God helping, God directing everwhere,

So that the earth shall yield her secrets up,

And every object there be charged to strike,

Teach, gratify, her master God appoints?”

His black arts were neither secret nor sublime, but the openly belauded methods of investigation, involving the tortures of sentient beings for the sake of learning the idle arts these pedants taught at the schools. He, too, had invoked the aid of the sullen forces of Nature, from which he had thrust Nature’s God, and they had done his bidding in a way—and the way was hopeless and dark. He had long felt this reckoning-day with himself must come; he was too honest to go on much longer leaving the question of his responsibility unsettled; he was too healthy-brained to give way to despair, till he had found a modus vivendi with his better nature impossible. Early bereft of a mother’s care, his father, wholly absorbed in his literary pursuits, and keeping up merely the slightest correspondence with his son, whom he had apparently almost forgotten, Elsworth had very few family ties, and was perfectly master of his own position. He had no fear of his father’s withdrawing his allowance of £300 a year. As it happened, he had the day before been paid a sum of rather over £100 by his agents; he was not in debt, save in a small sum to his landlady, and the hospital beadle, with some trifling amounts in the neighbourhood of St. Bernard’s which his man of business would pay. Why not cut the old familiar scenes? The wilderness period has to be gone through by every man with a work to do; the retreat is salutary for the stricken soul. Why not enter into it at once? He was a man of resolute will, possessed by a strong determination when the right and proper thing to be done confronted him. He had true stuff in his composition; originality, firm purpose. Boldness to do and dare came to him from his father, who had won his promotion in Indian warfare through a grandly conceived and brilliantly original movement, which had insured the enemy’s defeat at the moment his own seemed imminent. It should be done; he would go away early in the morning light. “Let him that is on the house-top not come down to take anything out of the house.” And he went not down, nor took anything of his old life, but made straight for Paris that same day, for, like his father when he made his brilliant move, he had formed a plan and carried it out.

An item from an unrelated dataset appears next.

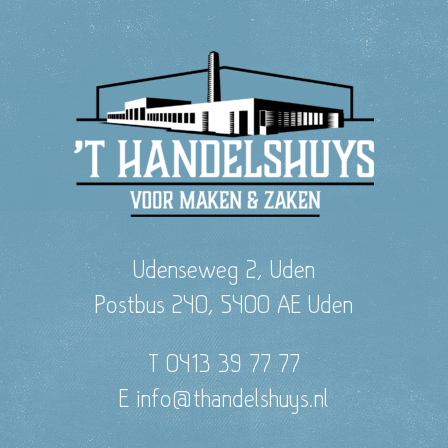
Udenseweg 2, Uden
Postbus 240, 5400 AE Uden
T 0413 39 77 77
E info@thandelshuys.nl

He gave directions to his lawyer to discharge all claims upon him, to say that he had gone abroad, and would not return for some time, but begged him not to disclose his whereabouts to any one without first communicating with him at the address he should forward, when he had chosen his headquarters.

Now he began to enter into himself. He must seek some hallowed place of prayer to consecrate his remaining years to God, and renew his baptismal vows, to drink a deep draught of the Divine Spirit as he entered on his new work.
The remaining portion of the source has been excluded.